The other day during a frantic scramble to get my one-year-old to music class, I watched her perform her latest trick—slipping into her little gym shoes and tightening the Velcro straps all by herself. She then stared at me as I sloppily filled the stroller with diapers, toys, string cheese, and other random items until I rattled off something like, “Good job, Jasmin. You’re so smart.” She flashed all eight of her teeth at me. As I started to put my own shoes on, Jasmin proceeded to rip hers off. “Jas, put your shoes back on; we need to go!” I said. She proficiently slid them back on and looked up again. “OK, let’s go!” I pleaded, to which she replied “Ehhhhhhhh!” (Translation: “That’s not what I want!”)
Because I was in no mood for this debate, I cheered, “Good job, my little smarty pants!” For good measure, I clapped. She clapped, too. Great, I thought, now we can go. But instead, she took her shoes off again. We ended up missing half the class. Worse yet, I had created a praise junkie. Even at this young age, my daughter craved to be rewarded for her feat. I kicked myself because, as an emotional intelligence teacher, I should know better.
Our child performs; we praise—often without thought. What’s the harm, right? After all, it’s just a quick verbal pat on the back. But here’s the harm: Praise often motivates children . . . to receive more praise. And when praise labels a child (e.g., “I am smart”), it’s easy to focus on looking good instead of learning. In fact, research reveals this focus on looking good can become so intense that it encumbers kids from taking simple chances such as raising their hands in class. In short, telling kids they are “smart” can make them act the opposite.

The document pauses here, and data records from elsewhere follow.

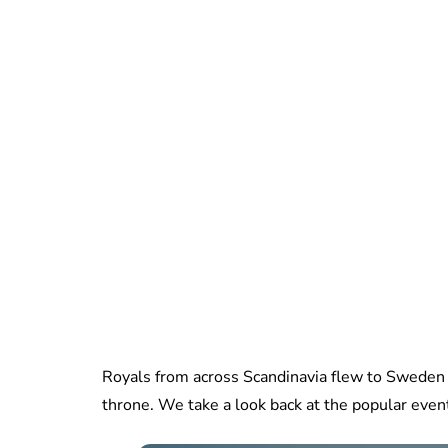
Royals from across Scandinavia flew to Sweden f
throne. We take a look back at the popular event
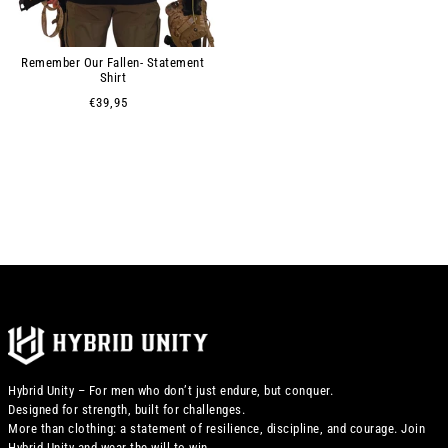
Remember Our Fallen- Statement
Shirt
€39,95
Hybrid Unity – For men who don’t just endure, but conquer.
Designed for strength, built for challenges.
More than clothing: a statement of resilience, discipline, and courage. Join
Hybrid Unity and wear the will to win.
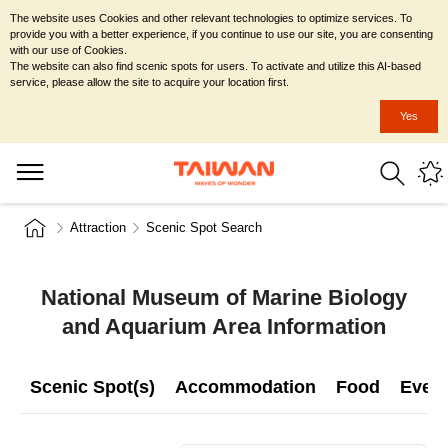
The website uses Cookies and other relevant technologies to optimize services. To
provide you with a better experience, if you continue to use our site, you are consenting
with our use of Cookies.
The website can also find scenic spots for users. To activate and utilize this AI-based
service, please allow the site to acquire your location first.
Yes
Attraction
Scenic Spot Search
National Museum of Marine Biology
and Aquarium Area Information
Scenic Spot(s)
Accommodation
Food
Even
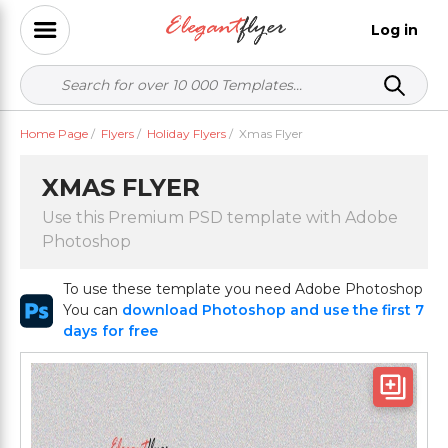
Log in
Home Page
/
Flyers
/
Holiday Flyers
/
Xmas Flyer
XMAS FLYER
Use this Premium PSD template with Adobe
Photoshop
To use these template you need Adobe Photoshop
You can
download Photoshop and use the first 7
days for free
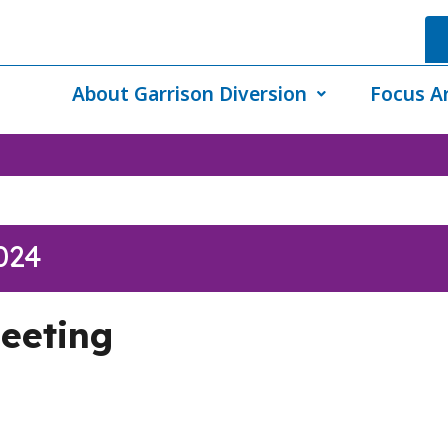
About Garrison Diversion
Focus A
024
eeting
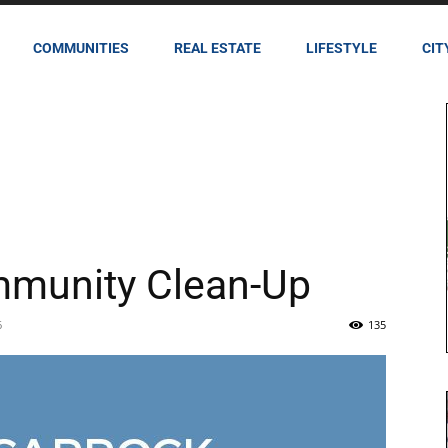
COMMUNITIES
REAL ESTATE
LIFESTYLE
CIT
mmunity Clean-Up
6
135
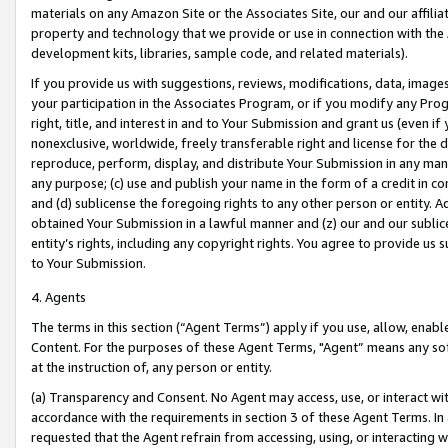
materials on any Amazon Site or the Associates Site, our and our affili
property and technology that we provide or use in connection with the
development kits, libraries, sample code, and related materials).
If you provide us with suggestions, reviews, modifications, data, image
your participation in the Associates Program, or if you modify any Prog
right, title, and interest in and to Your Submission and grant us (even 
nonexclusive, worldwide, freely transferable right and license for the du
reproduce, perform, display, and distribute Your Submission in any man
any purpose; (c) use and publish your name in the form of a credit in c
and (d) sublicense the foregoing rights to any other person or entity. A
obtained Your Submission in a lawful manner and (z) our and our sublice
entity’s rights, including any copyright rights. You agree to provide us
to Your Submission.
4. Agents
The terms in this section (“Agent Terms”) apply if you use, allow, enab
Content. For the purposes of these Agent Terms, "Agent” means any so
at the instruction of, any person or entity.
(a) Transparency and Consent. No Agent may access, use, or interact with 
accordance with the requirements in section 3 of these Agent Terms. In
requested that the Agent refrain from accessing, using, or interacting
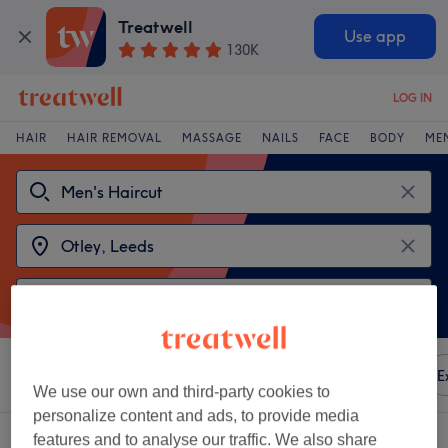
Treatwell
Use app
130K
LOG IN
HAIR
HAIR REMOVAL
MASSAGE
NAILS
FACE
BODY
ME
Sort by
Any price
Amenities
Brands
Salons
E
We use our own and third-party cookies to
personalize content and ads, to provide media
2 venues offering:
men's haircuts near Otley, Leeds
features and to analyse our traffic. We also share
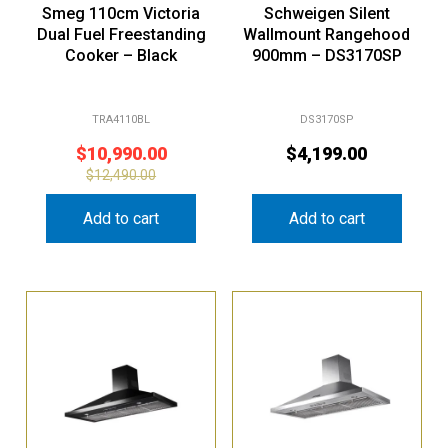
Smeg 110cm Victoria
Schweigen Silent
Dual Fuel Freestanding
Wallmount Rangehood
Cooker – Black
900mm – DS3170SP
TRA4110BL
DS3170SP
$
10,990.00
$
4,199.00
$
12,490.00
Add to cart
Add to cart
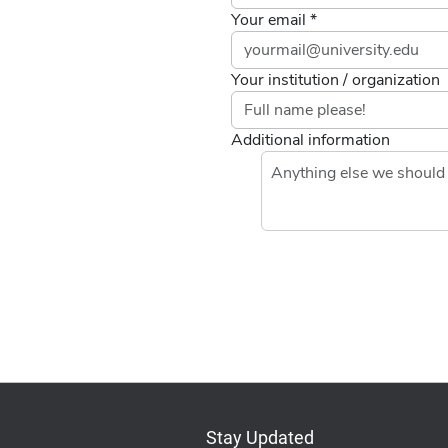
Your email *
Your institution / organization
Additional information
If you
are a
human,
ignore
this
field
Stay Updated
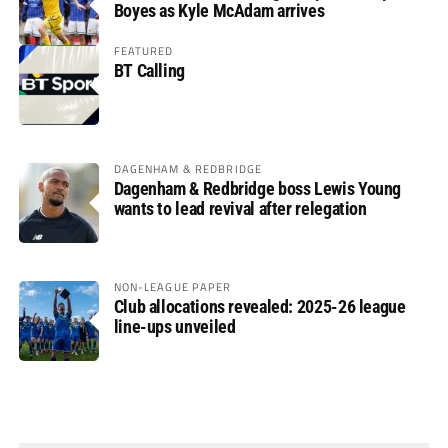
Boyes as Kyle McAdam arrives
FEATURED
BT Calling
DAGENHAM & REDBRIDGE
Dagenham & Redbridge boss Lewis Young
wants to lead revival after relegation
NON-LEAGUE PAPER
Club allocations revealed: 2025-26 league
line-ups unveiled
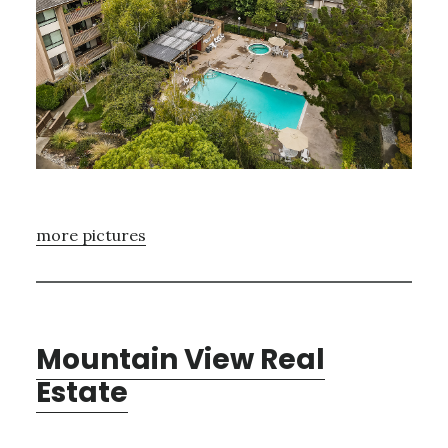
more pictures
Mountain View Real
Estate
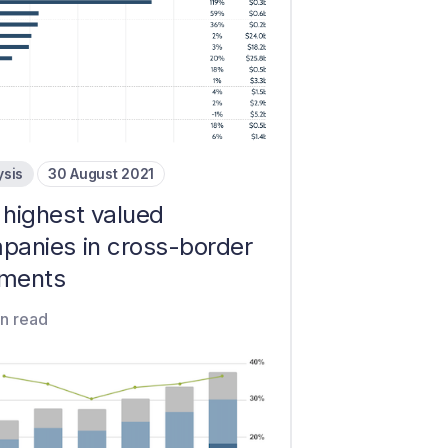
ysis
30 August 2021
 highest valued
panies in cross-border
ments
in read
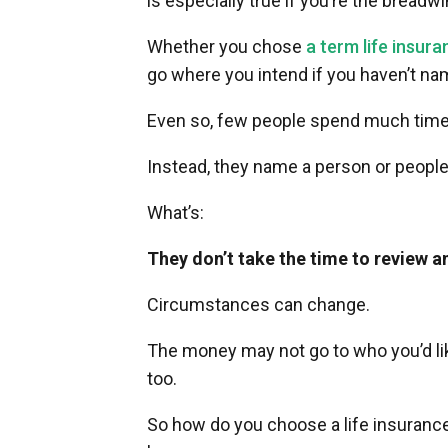
is especially true if you’re the breadw
Whether you chose
a term life insura
go where you intend if you haven’t na
Even so, few people spend much time 
Instead, they name a person or people
What’s:
They don’t take the time to review a
Circumstances can change.
The money may not go to who you’d like
too.
So how do you choose a life insurance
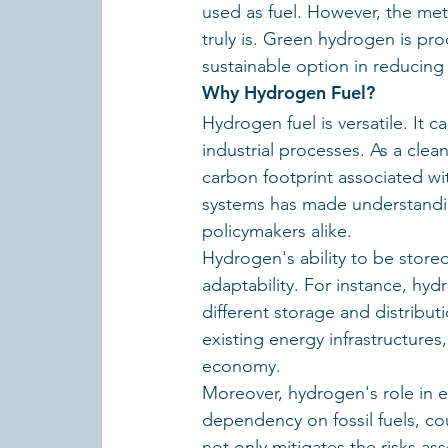
used as fuel. However, the me
truly is. Green hydrogen is pr
sustainable option in reducing
Why Hydrogen Fuel?
Hydrogen fuel is versatile. It 
industrial processes. As a clea
carbon footprint associated with
systems has made understanding
policymakers alike.
Hydrogen's ability to be stored
adaptability. For instance, hyd
different storage and distributi
existing energy infrastructure
economy.
Moreover, hydrogen's role in e
dependency on fossil fuels, co
not only mitigates the risks ass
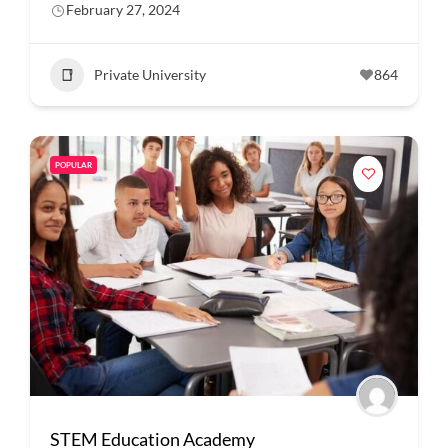
February 27, 2024
Private University
864
POPULAR
STEM Education Academy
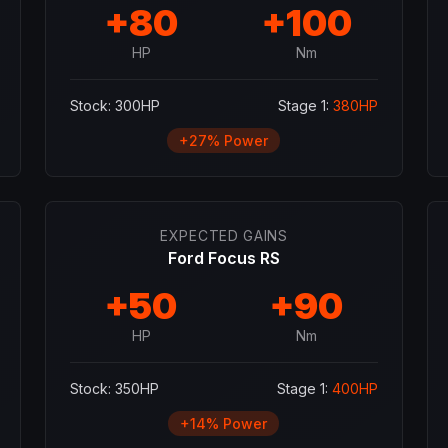
+
80
+
100
HP
Nm
Stock:
300
HP
Stage 1:
380
HP
+
27
% Power
EXPECTED GAINS
Ford Focus RS
+
50
+
90
HP
Nm
Stock:
350
HP
Stage 1:
400
HP
+
14
% Power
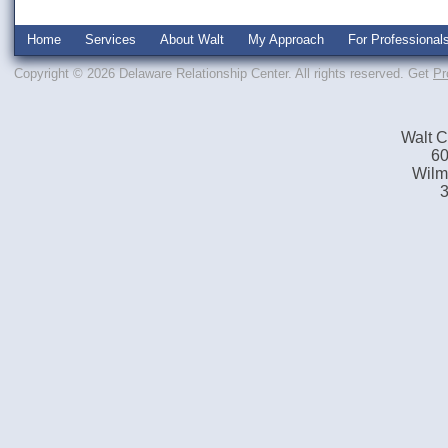
Home
Services
About Walt
My Approach
For Professional
Copyright © 2026 Delaware Relationship Center. All rights reserved.
Get
Pr
Walt C
60
Wilm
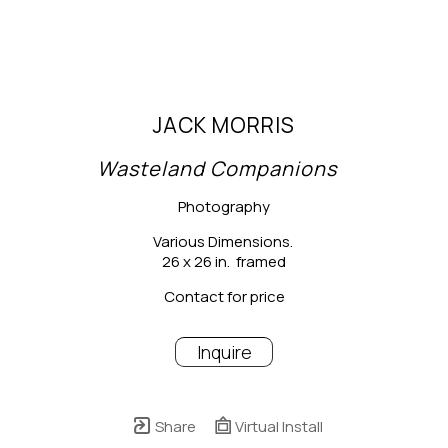
JACK MORRIS
Wasteland Companions
Photography
Various Dimensions.
26 x 26 in.  framed
Contact for price
Inquire
Share
Virtual Install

So how should we praise our kids to build an effective motivational framework? Check out three research-based strategies below:
1. Praise the process, not the person
The research: In groundbreaking studies, researcher Carol Dweck found that the way we praise kids can affect their mindset and, in turn, their propensity to take on challenges, persevere, and succeed academically. Dweck identified two particular mindsets: fixed versus growth.
Kids with fixed mindsets believe things such as intelligence, character, and creative ability are innate and immutable. In other words, no matter how much they study or how much effort they exert, they’re pretty much stuck with the cards they’ve been dealt. Because children with fixed mindsets believe their potential is capped, they avoid challenges that test their abilities.